*** Given entries Section Begins ***

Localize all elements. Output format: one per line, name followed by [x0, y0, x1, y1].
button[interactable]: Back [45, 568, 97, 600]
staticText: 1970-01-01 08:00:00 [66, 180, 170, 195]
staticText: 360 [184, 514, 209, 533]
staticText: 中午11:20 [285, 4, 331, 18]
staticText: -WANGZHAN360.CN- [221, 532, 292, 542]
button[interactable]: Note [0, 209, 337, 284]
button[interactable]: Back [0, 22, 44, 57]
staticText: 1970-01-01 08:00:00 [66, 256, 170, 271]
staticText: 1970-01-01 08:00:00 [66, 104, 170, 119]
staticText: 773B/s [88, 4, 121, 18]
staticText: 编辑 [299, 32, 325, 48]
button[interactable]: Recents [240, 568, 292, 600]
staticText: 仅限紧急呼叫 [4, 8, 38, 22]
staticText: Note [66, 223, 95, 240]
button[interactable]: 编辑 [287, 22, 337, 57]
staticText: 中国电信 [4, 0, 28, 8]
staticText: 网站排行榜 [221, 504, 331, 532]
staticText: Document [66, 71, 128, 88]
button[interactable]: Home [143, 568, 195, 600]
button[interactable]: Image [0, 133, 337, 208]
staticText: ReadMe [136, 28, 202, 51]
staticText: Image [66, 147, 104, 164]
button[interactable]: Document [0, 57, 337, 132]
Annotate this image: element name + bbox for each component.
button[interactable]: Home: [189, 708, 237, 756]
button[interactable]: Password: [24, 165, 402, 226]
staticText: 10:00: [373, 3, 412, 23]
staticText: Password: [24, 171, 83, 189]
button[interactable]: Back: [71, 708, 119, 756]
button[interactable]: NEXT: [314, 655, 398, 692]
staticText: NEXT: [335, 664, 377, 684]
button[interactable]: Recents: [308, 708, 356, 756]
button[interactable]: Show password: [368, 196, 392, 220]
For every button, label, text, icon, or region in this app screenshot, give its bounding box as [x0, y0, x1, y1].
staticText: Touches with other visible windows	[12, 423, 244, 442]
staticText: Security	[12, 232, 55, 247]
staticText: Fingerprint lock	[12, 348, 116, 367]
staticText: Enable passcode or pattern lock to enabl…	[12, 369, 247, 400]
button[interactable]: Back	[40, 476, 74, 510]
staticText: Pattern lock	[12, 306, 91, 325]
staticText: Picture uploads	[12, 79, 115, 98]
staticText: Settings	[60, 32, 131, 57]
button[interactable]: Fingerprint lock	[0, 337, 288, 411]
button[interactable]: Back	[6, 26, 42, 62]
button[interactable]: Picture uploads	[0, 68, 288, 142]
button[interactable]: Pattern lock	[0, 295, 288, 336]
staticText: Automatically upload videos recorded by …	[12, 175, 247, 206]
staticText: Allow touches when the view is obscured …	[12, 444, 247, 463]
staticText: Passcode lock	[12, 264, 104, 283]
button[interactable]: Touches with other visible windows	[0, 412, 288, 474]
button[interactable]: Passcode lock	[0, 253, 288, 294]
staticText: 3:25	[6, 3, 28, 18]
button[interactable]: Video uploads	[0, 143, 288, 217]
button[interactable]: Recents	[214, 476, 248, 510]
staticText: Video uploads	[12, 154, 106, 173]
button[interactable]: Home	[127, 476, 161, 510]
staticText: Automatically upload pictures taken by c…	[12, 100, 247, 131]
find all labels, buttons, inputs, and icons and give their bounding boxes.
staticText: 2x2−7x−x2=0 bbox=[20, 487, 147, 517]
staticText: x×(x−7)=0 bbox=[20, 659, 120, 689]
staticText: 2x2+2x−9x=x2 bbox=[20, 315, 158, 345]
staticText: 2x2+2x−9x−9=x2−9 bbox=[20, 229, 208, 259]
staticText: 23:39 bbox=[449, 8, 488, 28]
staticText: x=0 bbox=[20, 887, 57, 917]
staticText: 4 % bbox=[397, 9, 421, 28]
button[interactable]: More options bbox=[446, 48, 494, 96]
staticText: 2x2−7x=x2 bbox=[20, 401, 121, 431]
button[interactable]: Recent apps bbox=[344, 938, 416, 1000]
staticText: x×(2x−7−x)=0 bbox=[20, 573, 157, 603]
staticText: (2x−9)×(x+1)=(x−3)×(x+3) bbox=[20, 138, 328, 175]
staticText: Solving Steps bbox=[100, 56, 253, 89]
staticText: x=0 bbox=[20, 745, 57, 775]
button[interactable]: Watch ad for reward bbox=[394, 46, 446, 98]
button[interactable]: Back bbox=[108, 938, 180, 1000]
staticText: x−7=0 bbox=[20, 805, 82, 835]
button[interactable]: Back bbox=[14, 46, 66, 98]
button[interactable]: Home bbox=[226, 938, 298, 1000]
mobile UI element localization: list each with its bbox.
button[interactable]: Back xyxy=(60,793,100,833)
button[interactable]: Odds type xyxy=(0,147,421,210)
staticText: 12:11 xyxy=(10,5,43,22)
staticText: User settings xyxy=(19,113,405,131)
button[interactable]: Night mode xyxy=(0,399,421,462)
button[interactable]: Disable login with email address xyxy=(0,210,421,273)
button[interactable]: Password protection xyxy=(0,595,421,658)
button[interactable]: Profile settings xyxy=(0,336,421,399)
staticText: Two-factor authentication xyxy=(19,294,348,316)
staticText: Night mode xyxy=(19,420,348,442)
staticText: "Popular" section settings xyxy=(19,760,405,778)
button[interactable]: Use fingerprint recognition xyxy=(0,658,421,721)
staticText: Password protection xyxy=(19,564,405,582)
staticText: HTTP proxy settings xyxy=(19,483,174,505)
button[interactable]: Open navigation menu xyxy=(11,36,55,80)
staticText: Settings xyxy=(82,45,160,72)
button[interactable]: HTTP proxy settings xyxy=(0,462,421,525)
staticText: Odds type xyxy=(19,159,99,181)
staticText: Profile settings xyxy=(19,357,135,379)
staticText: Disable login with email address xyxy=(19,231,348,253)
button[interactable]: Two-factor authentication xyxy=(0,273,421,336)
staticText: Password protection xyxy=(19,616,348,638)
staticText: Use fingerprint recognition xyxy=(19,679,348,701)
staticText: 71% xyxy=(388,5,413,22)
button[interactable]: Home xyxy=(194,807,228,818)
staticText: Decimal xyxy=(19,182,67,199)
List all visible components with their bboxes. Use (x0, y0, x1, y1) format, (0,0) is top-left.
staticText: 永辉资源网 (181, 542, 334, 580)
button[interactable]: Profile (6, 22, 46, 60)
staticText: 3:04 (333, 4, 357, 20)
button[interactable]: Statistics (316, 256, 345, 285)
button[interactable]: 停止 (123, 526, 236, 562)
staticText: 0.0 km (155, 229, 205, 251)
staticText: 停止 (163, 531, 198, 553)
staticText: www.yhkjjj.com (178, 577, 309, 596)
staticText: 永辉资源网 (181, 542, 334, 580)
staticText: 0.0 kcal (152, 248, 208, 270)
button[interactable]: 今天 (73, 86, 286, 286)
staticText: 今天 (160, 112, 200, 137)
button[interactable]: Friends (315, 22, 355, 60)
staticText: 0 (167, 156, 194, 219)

*** Given entries Section Ends ***

## Task to complete:
Set down each line of the data precisely as it appears above.

## Response:
Localize all elements. Output format: one per line, name followed by [x0, y0, x1, y1].
button[interactable]: Back [45, 568, 97, 600]
staticText: 1970-01-01 08:00:00 [66, 180, 170, 195]
staticText: 360 [184, 514, 209, 533]
staticText: 中午11:20 [285, 4, 331, 18]
staticText: -WANGZHAN360.CN- [221, 532, 292, 542]
button[interactable]: Note [0, 209, 337, 284]
button[interactable]: Back [0, 22, 44, 57]
staticText: 1970-01-01 08:00:00 [66, 256, 170, 271]
staticText: 1970-01-01 08:00:00 [66, 104, 170, 119]
staticText: 773B/s [88, 4, 121, 18]
staticText: 编辑 [299, 32, 325, 48]
button[interactable]: Recents [240, 568, 292, 600]
staticText: 仅限紧急呼叫 [4, 8, 38, 22]
staticText: Note [66, 223, 95, 240]
button[interactable]: 编辑 [287, 22, 337, 57]
staticText: 中国电信 [4, 0, 28, 8]
staticText: 网站排行榜 [221, 504, 331, 532]
staticText: Document [66, 71, 128, 88]
button[interactable]: Home [143, 568, 195, 600]
button[interactable]: Image [0, 133, 337, 208]
staticText: ReadMe [136, 28, 202, 51]
staticText: Image [66, 147, 104, 164]
button[interactable]: Document [0, 57, 337, 132]
Annotate this image: element name + bbox for each component.
button[interactable]: Home: [189, 708, 237, 756]
button[interactable]: Password: [24, 165, 402, 226]
staticText: 10:00: [373, 3, 412, 23]
staticText: Password: [24, 171, 83, 189]
button[interactable]: Back: [71, 708, 119, 756]
button[interactable]: NEXT: [314, 655, 398, 692]
staticText: NEXT: [335, 664, 377, 684]
button[interactable]: Recents: [308, 708, 356, 756]
button[interactable]: Show password: [368, 196, 392, 220]
For every button, label, text, icon, or region in this app screenshot, give its bounding box as [x0, y0, x1, y1].
staticText: Touches with other visible windows	[12, 423, 244, 442]
staticText: Security	[12, 232, 55, 247]
staticText: Fingerprint lock	[12, 348, 116, 367]
staticText: Enable passcode or pattern lock to enabl…	[12, 369, 247, 400]
button[interactable]: Back	[40, 476, 74, 510]
staticText: Pattern lock	[12, 306, 91, 325]
staticText: Picture uploads	[12, 79, 115, 98]
staticText: Settings	[60, 32, 131, 57]
button[interactable]: Fingerprint lock	[0, 337, 288, 411]
button[interactable]: Back	[6, 26, 42, 62]
button[interactable]: Picture uploads	[0, 68, 288, 142]
button[interactable]: Pattern lock	[0, 295, 288, 336]
staticText: Automatically upload videos recorded by …	[12, 175, 247, 206]
staticText: Allow touches when the view is obscured …	[12, 444, 247, 463]
staticText: Passcode lock	[12, 264, 104, 283]
button[interactable]: Touches with other visible windows	[0, 412, 288, 474]
button[interactable]: Passcode lock	[0, 253, 288, 294]
staticText: 3:25	[6, 3, 28, 18]
button[interactable]: Video uploads	[0, 143, 288, 217]
button[interactable]: Recents	[214, 476, 248, 510]
staticText: Video uploads	[12, 154, 106, 173]
button[interactable]: Home	[127, 476, 161, 510]
staticText: Automatically upload pictures taken by c…	[12, 100, 247, 131]
find all labels, buttons, inputs, and icons and give their bounding boxes.
staticText: 2x2−7x−x2=0 bbox=[20, 487, 147, 517]
staticText: x×(x−7)=0 bbox=[20, 659, 120, 689]
staticText: 2x2+2x−9x=x2 bbox=[20, 315, 158, 345]
staticText: 2x2+2x−9x−9=x2−9 bbox=[20, 229, 208, 259]
staticText: 23:39 bbox=[449, 8, 488, 28]
staticText: x=0 bbox=[20, 887, 57, 917]
staticText: 4 % bbox=[397, 9, 421, 28]
button[interactable]: More options bbox=[446, 48, 494, 96]
staticText: 2x2−7x=x2 bbox=[20, 401, 121, 431]
button[interactable]: Recent apps bbox=[344, 938, 416, 1000]
staticText: x×(2x−7−x)=0 bbox=[20, 573, 157, 603]
staticText: (2x−9)×(x+1)=(x−3)×(x+3) bbox=[20, 138, 328, 175]
staticText: Solving Steps bbox=[100, 56, 253, 89]
staticText: x=0 bbox=[20, 745, 57, 775]
button[interactable]: Watch ad for reward bbox=[394, 46, 446, 98]
button[interactable]: Back bbox=[108, 938, 180, 1000]
staticText: x−7=0 bbox=[20, 805, 82, 835]
button[interactable]: Back bbox=[14, 46, 66, 98]
button[interactable]: Home bbox=[226, 938, 298, 1000]
mobile UI element localization: list each with its bbox.
button[interactable]: Back xyxy=(60,793,100,833)
button[interactable]: Odds type xyxy=(0,147,421,210)
staticText: 12:11 xyxy=(10,5,43,22)
staticText: User settings xyxy=(19,113,405,131)
button[interactable]: Night mode xyxy=(0,399,421,462)
button[interactable]: Disable login with email address xyxy=(0,210,421,273)
button[interactable]: Password protection xyxy=(0,595,421,658)
button[interactable]: Profile settings xyxy=(0,336,421,399)
staticText: Two-factor authentication xyxy=(19,294,348,316)
staticText: Night mode xyxy=(19,420,348,442)
staticText: "Popular" section settings xyxy=(19,760,405,778)
button[interactable]: Use fingerprint recognition xyxy=(0,658,421,721)
staticText: Password protection xyxy=(19,564,405,582)
staticText: HTTP proxy settings xyxy=(19,483,174,505)
button[interactable]: Open navigation menu xyxy=(11,36,55,80)
staticText: Settings xyxy=(82,45,160,72)
button[interactable]: HTTP proxy settings xyxy=(0,462,421,525)
staticText: Odds type xyxy=(19,159,99,181)
staticText: Profile settings xyxy=(19,357,135,379)
staticText: Disable login with email address xyxy=(19,231,348,253)
button[interactable]: Two-factor authentication xyxy=(0,273,421,336)
staticText: Password protection xyxy=(19,616,348,638)
staticText: Use fingerprint recognition xyxy=(19,679,348,701)
staticText: 71% xyxy=(388,5,413,22)
button[interactable]: Home xyxy=(194,807,228,818)
staticText: Decimal xyxy=(19,182,67,199)
List all visible components with their bboxes. Use (x0, y0, x1, y1) format, (0,0) is top-left.
staticText: 永辉资源网 (181, 542, 334, 580)
button[interactable]: Profile (6, 22, 46, 60)
staticText: 3:04 (333, 4, 357, 20)
button[interactable]: Statistics (316, 256, 345, 285)
button[interactable]: 停止 (123, 526, 236, 562)
staticText: 0.0 km (155, 229, 205, 251)
staticText: 停止 (163, 531, 198, 553)
staticText: www.yhkjjj.com (178, 577, 309, 596)
staticText: 永辉资源网 (181, 542, 334, 580)
staticText: 0.0 kcal (152, 248, 208, 270)
button[interactable]: 今天 (73, 86, 286, 286)
staticText: 今天 (160, 112, 200, 137)
button[interactable]: Friends (315, 22, 355, 60)
staticText: 0 (167, 156, 194, 219)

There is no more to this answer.